My dad has dementia now, and I actually wonder if the hearing loss was mostly him not comprehending anything anymore. Yeah, they did the hearing tests and determined he needed them, but in the end, the dementia was a much bigger issue.
Anonymous
It doesn’t sound like they’re going to help until/unless their living situation changes
Anonymous
My husband has hearing loss and it is very frustrating for everyone. He got hearing aids and struggles with adjusting to them, particularly when it deals to background noise.

He recently tried the new Apple AirPods and loves them. It took only a few minutes to adjust them to his liking and it’s been fabulous for both of us. The only problem is they’re obvious. We went to an event yesterday and he felt it would be rude to wear them because they don’t give the impression he is fully engaged during conversations.
Anonymous
I spent so much time trying to get my mom to wear Costco hearing aids. She wouldn't remember to charge them and she thought they were hard to put in.

Then I found out when I went to an audiologist about Lyric hearing aids by phonak. They are disposable hearing aids that are inserted by the audiologist and kept in the ear for 8 weeks. Then you go back to the audiologist and get them replaced. So the elderly person never has to charge them or insert them.

Only I think around 10 or 20% of audiologist are trained in inserting the Lyric. So you have to search if there is a place that dispenses them.
Anonymous
spent 3k and mom doesn't wear them. She doesnt like the way they feel, and has trouble putting them in, and now has dementia and cant' reall figure out how to charge them.
Anonymous
I think some of the Apple AirPods have like a hearing aid feature. That could be less expensive place to start? And maybe a teeny tiny bit easier to keep track of?
Anonymous
I don’t know many 85+ year olds that can effectively control hearing aids through the cell phone which they struggle with any way. Who thought that was a good idea.
Anonymous
It is difficult to get hearing aids later in life if the person has had hearing loss for a long time and is only now addressing. The brain has trouble adjusting once the hearing loss is significant. Everything is just loud and all the wrong sounds are exaggerated, and due to all that noise it is hard to hear with the hearing aids.
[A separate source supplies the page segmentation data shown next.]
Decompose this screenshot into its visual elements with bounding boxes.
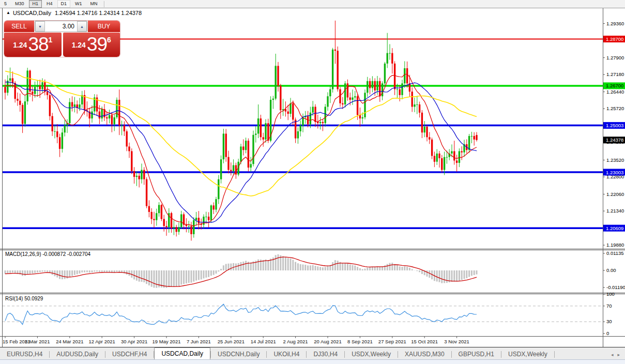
svg-text:-0.011904: -0.011904 xyxy=(606,284,625,290)
svg-text:12 Apr 2021: 12 Apr 2021 xyxy=(89,339,115,344)
chart-tab-gbpusd-h1[interactable]: GBPUSD,H1 xyxy=(452,349,501,360)
svg-text:20 Aug 2021: 20 Aug 2021 xyxy=(314,339,341,344)
svg-text:25 Jun 2021: 25 Jun 2021 xyxy=(218,339,245,344)
chart-tab-usdchf-h4[interactable]: USDCHF,H4 xyxy=(105,349,154,360)
buy-price-prefix: 1.24 xyxy=(72,41,86,49)
svg-text:0.00: 0.00 xyxy=(606,267,616,273)
chart-tab-usdx-weekly[interactable]: USDX,Weekly xyxy=(501,349,554,360)
svg-text:100: 100 xyxy=(606,291,615,297)
svg-text:27 Sep 2021: 27 Sep 2021 xyxy=(378,339,406,344)
chart-tab-dj30-h4[interactable]: DJ30,H4 xyxy=(307,349,344,360)
chart-ohlc-values: 1.24594 1.24716 1.24314 1.24378 xyxy=(55,10,142,16)
timeframe-button-h4[interactable]: H4 xyxy=(43,0,56,8)
status-bar xyxy=(0,359,625,364)
timeframe-button-w1[interactable]: W1 xyxy=(71,0,86,8)
svg-text:1.20609: 1.20609 xyxy=(606,225,623,231)
timeframe-toolbar: 5M30H1H4D1W1MN xyxy=(0,0,625,8)
tabs-scroll-left-icon[interactable]: ◂ xyxy=(611,352,614,357)
buy-price-display[interactable]: 1.24 39 6 xyxy=(63,33,120,57)
one-click-trading-panel: SELL ▼ 3.00 ▲ BUY 1.24 38 1 1.24 39 6 xyxy=(4,21,120,57)
buy-button[interactable]: BUY xyxy=(88,21,120,32)
volume-increase-button[interactable]: ▲ xyxy=(77,21,87,32)
svg-text:30 Apr 2021: 30 Apr 2021 xyxy=(121,339,147,344)
trading-terminal-window: 5M30H1H4D1W1MN 1.293601.286401.279001.27… xyxy=(0,0,625,364)
chart-title: ▲ USDCAD,Daily 1.24594 1.24716 1.24314 1… xyxy=(6,10,142,16)
chart-tab-eurusd-h4[interactable]: EURUSD,H4 xyxy=(0,349,49,360)
svg-text:1.28700: 1.28700 xyxy=(606,36,623,42)
chart-tabs-bar: EURUSD,H4AUDUSD,DailyUSDCHF,H4USDCAD,Dai… xyxy=(0,347,625,360)
volume-decrease-button[interactable]: ▼ xyxy=(35,21,45,32)
svg-text:15 Oct 2021: 15 Oct 2021 xyxy=(411,339,438,344)
svg-text:5 Mar 2021: 5 Mar 2021 xyxy=(25,339,50,344)
svg-text:0.01135: 0.01135 xyxy=(606,250,624,256)
sell-button[interactable]: SELL xyxy=(4,21,34,32)
timeframe-button-h1[interactable]: H1 xyxy=(29,0,42,8)
svg-text:1.21340: 1.21340 xyxy=(606,208,624,214)
tab-scroll-arrows: ◂▸ xyxy=(611,352,625,360)
chart-symbol-label: USDCAD,Daily xyxy=(13,10,51,16)
tab-separator xyxy=(554,351,555,358)
svg-text:14 Jul 2021: 14 Jul 2021 xyxy=(251,339,276,344)
svg-text:1.26440: 1.26440 xyxy=(606,89,624,95)
chart-tab-ukoil-h4[interactable]: UKOil,H4 xyxy=(267,349,306,360)
svg-text:1.22060: 1.22060 xyxy=(606,191,624,197)
svg-text:1.24378: 1.24378 xyxy=(606,137,623,143)
svg-text:1.27900: 1.27900 xyxy=(606,55,624,60)
svg-text:1.19880: 1.19880 xyxy=(606,242,624,248)
svg-text:7 Jun 2021: 7 Jun 2021 xyxy=(187,339,211,344)
timeframe-button-d1[interactable]: D1 xyxy=(57,0,71,8)
volume-stepper: ▼ 3.00 ▲ xyxy=(35,21,87,32)
chart-tab-xauusd-m30[interactable]: XAUUSD,M30 xyxy=(398,349,451,360)
svg-text:8 Sep 2021: 8 Sep 2021 xyxy=(347,339,373,344)
svg-text:1.25720: 1.25720 xyxy=(606,105,624,111)
sell-price-pip-digit: 1 xyxy=(49,36,53,44)
svg-text:3 Nov 2021: 3 Nov 2021 xyxy=(444,339,469,344)
svg-text:24 Mar 2021: 24 Mar 2021 xyxy=(56,339,83,344)
chart-tab-usdcnh-daily[interactable]: USDCNH,Daily xyxy=(211,349,266,360)
timeframe-button-5[interactable]: 5 xyxy=(1,0,10,8)
sell-price-big-digits: 38 xyxy=(28,33,48,56)
svg-text:0: 0 xyxy=(606,330,609,336)
chart-tab-usdcad-daily[interactable]: USDCAD,Daily xyxy=(154,347,210,360)
tabs-scroll-right-icon[interactable]: ▸ xyxy=(617,352,620,357)
svg-text:70: 70 xyxy=(606,303,612,309)
svg-text:1.26700: 1.26700 xyxy=(606,83,623,88)
collapse-triangle-icon[interactable]: ▲ xyxy=(6,10,10,15)
svg-text:19 May 2021: 19 May 2021 xyxy=(153,339,181,344)
rsi-label: RSI(14) 50.0929 xyxy=(5,296,43,301)
macd-label: MACD(12,26,9) -0.000872 -0.002704 xyxy=(5,251,90,257)
svg-text:1.23520: 1.23520 xyxy=(606,157,624,163)
svg-text:1.29360: 1.29360 xyxy=(606,21,624,26)
svg-text:2 Aug 2021: 2 Aug 2021 xyxy=(283,339,308,344)
svg-text:1.25003: 1.25003 xyxy=(606,123,623,128)
svg-text:1.23003: 1.23003 xyxy=(606,170,623,175)
buy-price-big-digits: 39 xyxy=(87,33,107,56)
svg-text:30: 30 xyxy=(606,318,612,324)
sell-price-prefix: 1.24 xyxy=(13,41,27,49)
sell-price-display[interactable]: 1.24 38 1 xyxy=(4,33,62,57)
buy-price-pip-digit: 6 xyxy=(107,36,111,44)
chart-tab-audusd-daily[interactable]: AUDUSD,Daily xyxy=(50,349,105,360)
svg-text:1.27180: 1.27180 xyxy=(606,71,624,77)
timeframe-button-mn[interactable]: MN xyxy=(87,0,101,8)
timeframe-button-m30[interactable]: M30 xyxy=(11,0,28,8)
volume-value[interactable]: 3.00 xyxy=(45,21,77,32)
toolbar-separator xyxy=(104,1,105,7)
chart-tab-usdx-weekly[interactable]: USDX,Weekly xyxy=(345,349,398,360)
It's probably too late for your dad, but it's a cautionary tale for younger people. Start as early as needed.

And interesting re: the AirPods. I saw that they just came out. I think the hard part will be when someone is social and wearing the AirPods around. With family, no big deal, but at a big party might be difficult. Many younger people don't want people to know they are wearing HAs.
Anonymous
OP, my dad had hearing aids for many years, but was not able to manage them in the last several years before he passed away. We did replace the fancy set with a 'simple' set (one push button control, no bluetooth or that stuff) but at that point he really wasn't able to do even that. My mom and I handled it-putting them in the charger each night, getting them cleaned/repaired, I got a cord clip that attched to the them and his shirt so he could not lose them.

However, my mom is mentally sharp and relatively healthy, if she was not, this would have been impossible. In your case, I do not think either of them can manage them. It would be up to a caregiver.
Anonymous
Anonymous wrote:I don’t know many 85+ year olds that can effectively control hearing aids through the cell phone which they struggle with any way. Who thought that was a good idea.


I wouldn't mind a pair now in my 40s. I feel like I'm struggling to hear more and more lately - especially if there is background music or chatter. Maybe if I start now I will be able to handle the tech when I actually need it. "Alexa, turn up my hearing aids."